Disputes
How Haubot's 3-round, 24-hour dispute process works — when it can be opened, what's at stake, and what Haubot can and cannot decide.
Most auction transactions complete without any platform involvement after the auction closes — the seller confirms payment in SMA, or the buyer pays Haubot in HMA, and that's it. When something doesn't go smoothly, Haubot runs a structured dispute process focused strictly on platform consequences.
When a dispute opens
The most common trigger is a contested Seller Managed payment:
- Buyer clicks "I have paid".
- Seller denies receipt within their 7-day confirmation window.
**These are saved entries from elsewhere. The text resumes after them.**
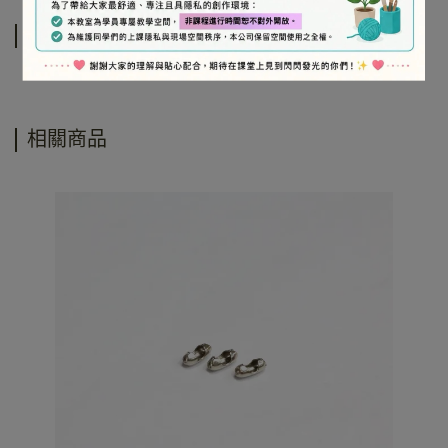
運送方式
相關商品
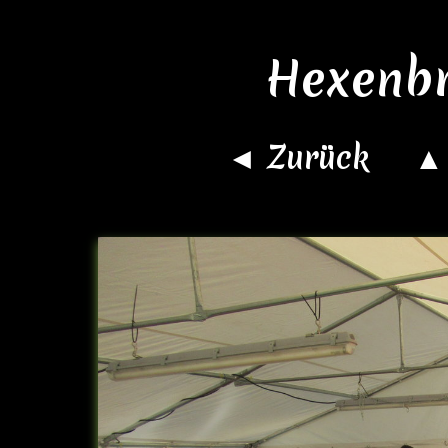
Hexenb
◄ Zurück
▲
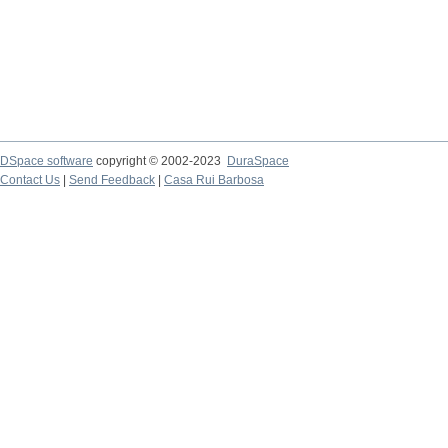
DSpace software
copyright © 2002-2023
DuraSpace
Contact Us
|
Send Feedback
|
Casa Rui Barbosa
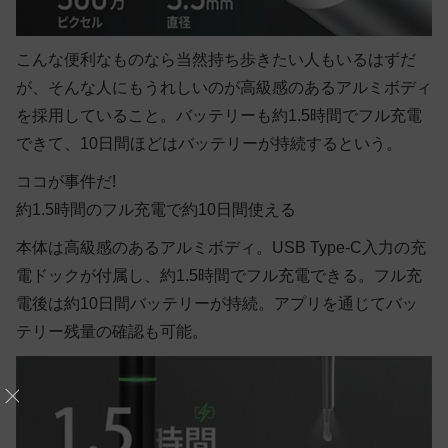
こんな便利なものなら当然持ち歩きたい人もいるはずだ
が、そんな人にもうれしいのが高級感のあるアルミボディ
を採用していること。バッテリーも約1.5時間でフル充電
できて、10日間ほどはバッテリーが持続するという。
ココが事件だ!
約1.5時間のフル充電で約10日間使える
本体は高級感のあるアルミボディ。USB Type-C入力の充
電ドックが付属し、約1.5時間でフル充電できる。フル充
電後は約10日間バッテリーが持続。アプリを通じてバッ
テリー残量の確認も可能。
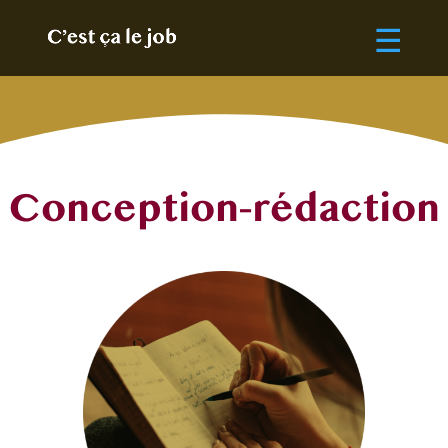
Conception-rédaction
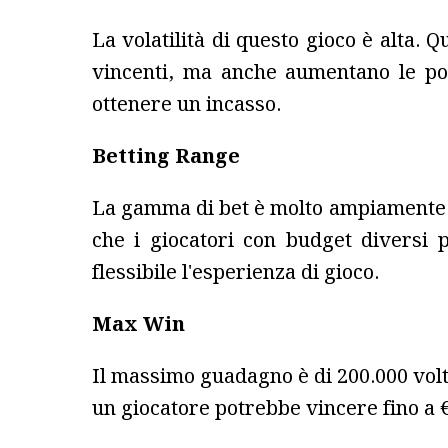
La volatilità di questo gioco è alta. 
vincenti, ma anche aumentano le po
ottenere un incasso.
Betting Range
La gamma di bet è molto ampiamente va
che i giocatori con budget diversi
flessibile l'esperienza di gioco.
Max Win
Il massimo guadagno è di 200.000 volt
un giocatore potrebbe vincere fino a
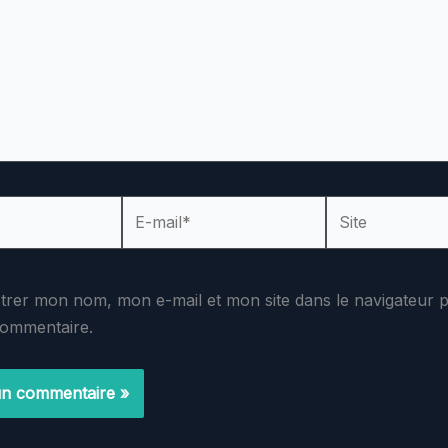
E-
Site
mail*
strer mon nom, mon e-mail et mon site dans le navigateur
commentaire.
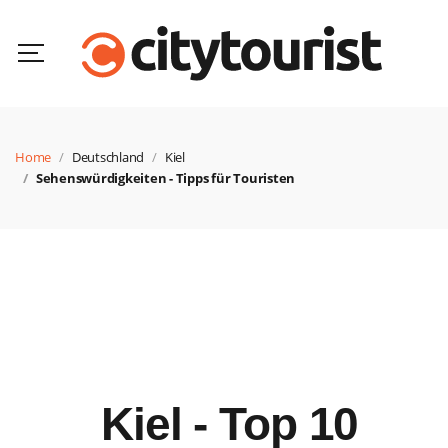
Home
Deutschland
Kiel
Sehenswürdigkeiten - Tipps für Touristen
Kiel - Top 10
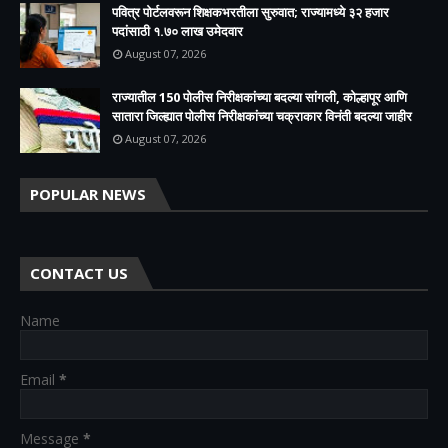
पवित्र पोर्टलवरून शिक्षकभरतीला सुरुवात; राज्यामध्ये ३२ हजार
पदांसाठी १.७० लाख उमेदवार
August 07, 2026
राज्यातील 150 पोलीस निरीक्षकांच्या बदल्या सांगली, कोल्हापूर आणि
सातारा जिल्ह्यात पोलीस निरीक्षकांच्या चक्राकार विनंती बदल्या जाहीर
August 07, 2026
POPULAR NEWS
CONTACT US
Name
Email
*
Message
*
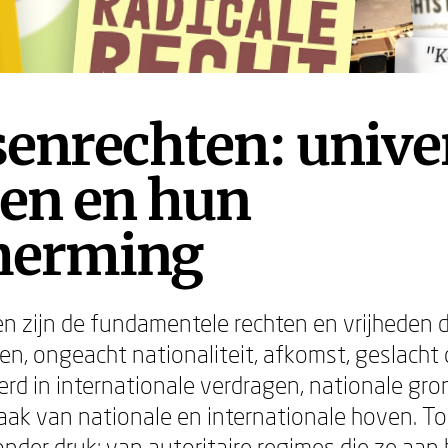
"K
"K
enrechten: unive
ten en hun
herming
 zijn de fundamentele rechten en vrijheden d
, ongeacht nationaliteit, afkomst, geslacht of
erd in internationale verdragen, nationale g
raak van nationale en internationale hoven. To
nder druk: van autoritaire regimes die ze aan 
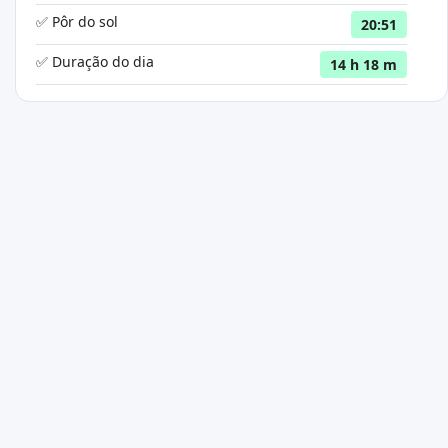
✅ Pôr do sol
20:51
✅ Duração do dia
14 h 18 m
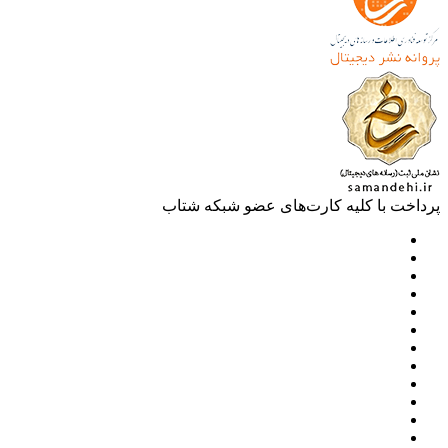
خت با کلیه کارت‌های عضو شبکه شتاب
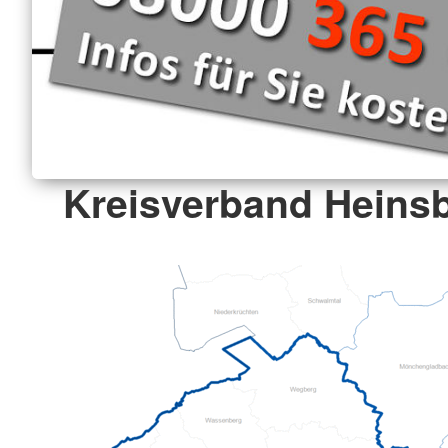
Kreisverband Heinsb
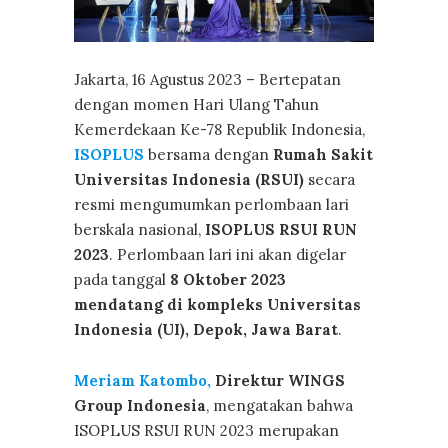
Jakarta, 16 Agustus 2023 – Bertepatan
dengan momen Hari Ulang Tahun
Kemerdekaan Ke-78 Republik Indonesia,
ISOPLUS
bersama dengan
Rumah Sakit
Universitas Indonesia (RSUI)
secara
resmi mengumumkan perlombaan lari
berskala nasional,
ISOPLUS RSUI RUN
2023
. Perlombaan lari ini akan digelar
pada tanggal
8 Oktober 2023
mendatang di kompleks Universitas
Indonesia (UI), Depok, Jawa Barat
.
Meriam Katombo,
Direktur WINGS
Group Indonesia
, mengatakan bahwa
ISOPLUS RSUI RUN 2023 merupakan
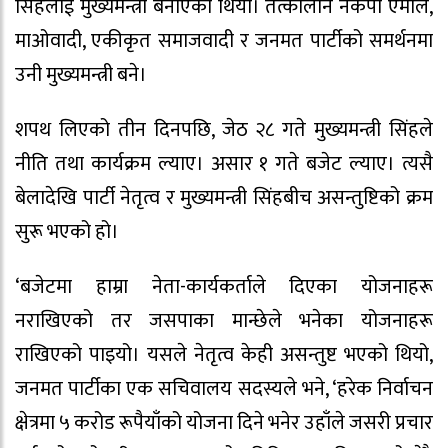
सिंहलाई मुख्यमन्त्री बनाएको थियो। तत्कालीन नेकपा एमाले,
माओवादी, एकीकृत समाजवादी र जनमत पार्टीको समर्थनमा
उनी मुख्यमन्त्री बने।
शपथ लिएको तीन दिनपछि, जेठ २८ गते मुख्यमन्त्री सिंहले
नीति तथा कार्यक्रम ल्याए। असार १ गते बजेट ल्याए। त्यसै
बेलादेखि पार्टी नेतृत्व र मुख्यमन्त्री सिंहबीच असन्तुष्टिको क्रम
सुरू भएको हो।
‘बजेटमा हाम्रा नेता-कार्यकर्ताले दिएका योजनाहरू
नराखिएको तर जसपाका मान्छेले भनेका योजनाहरू
राखिएको पाइयो। यसले नेतृत्व केही असन्तुष्ट भएको थियो,
जनमत पार्टीका एक सचिवालय सदस्यले भने, ‘हरेक निर्वाचन
क्षेत्रमा ५ करोड रूपैयाँको योजना दिने भनेर उहाँले जसरी प्रचार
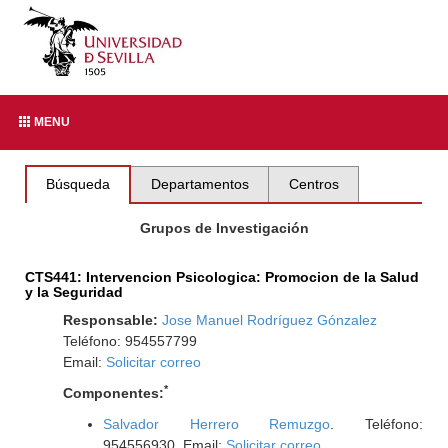
MENU
Búsqueda
Departamentos
Centros
Grupos de Investigación
CTS441: Intervencion Psicologica: Promocion de la Salud
y la Seguridad
Responsable:
Jose Manuel Rodríguez Gónzalez
Teléfono: 954557799
Email:
Solicitar correo
*
Componentes:
Salvador Herrero Remuzgo
. Teléfono:
954556930. Email:
Solicitar correo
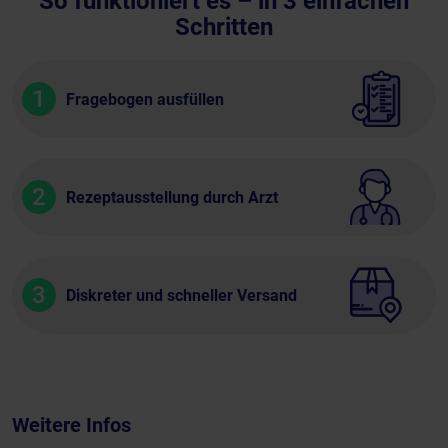
So funktioniert es – in 3 einfachen
Schritten
1
Fragebogen ausfüllen
2
Rezeptausstellung durch Arzt
3
Diskreter und schneller Versand
Weitere Infos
- The case opens as a dispute; both parties are notified.
Other triggers can include:
- A contested Haubot Managed outcome (e.g. release withheld, dispute over documentation).
- Suspected manipulation or circumvention flagged for review.
Either party may also escalate proactively if the situation has clearly gone off the rails before the automatic trigger fires.
The 3-round, 24-hour structure
A dispute runs in up to three rounds, each 24 hours long.
Per round:
- Both parties submit their position and supporting evidence (photos, bank statements, screenshots, communications, anything relevant).
- Submissions are sealed during the round — neither party sees the other's submission while writing their own.
- The round closes; both submissions are revealed simultaneously to both parties and to the Haubot admin reviewing the case.
After each round, the admin can either:
- Move to the next round if they need more from either side.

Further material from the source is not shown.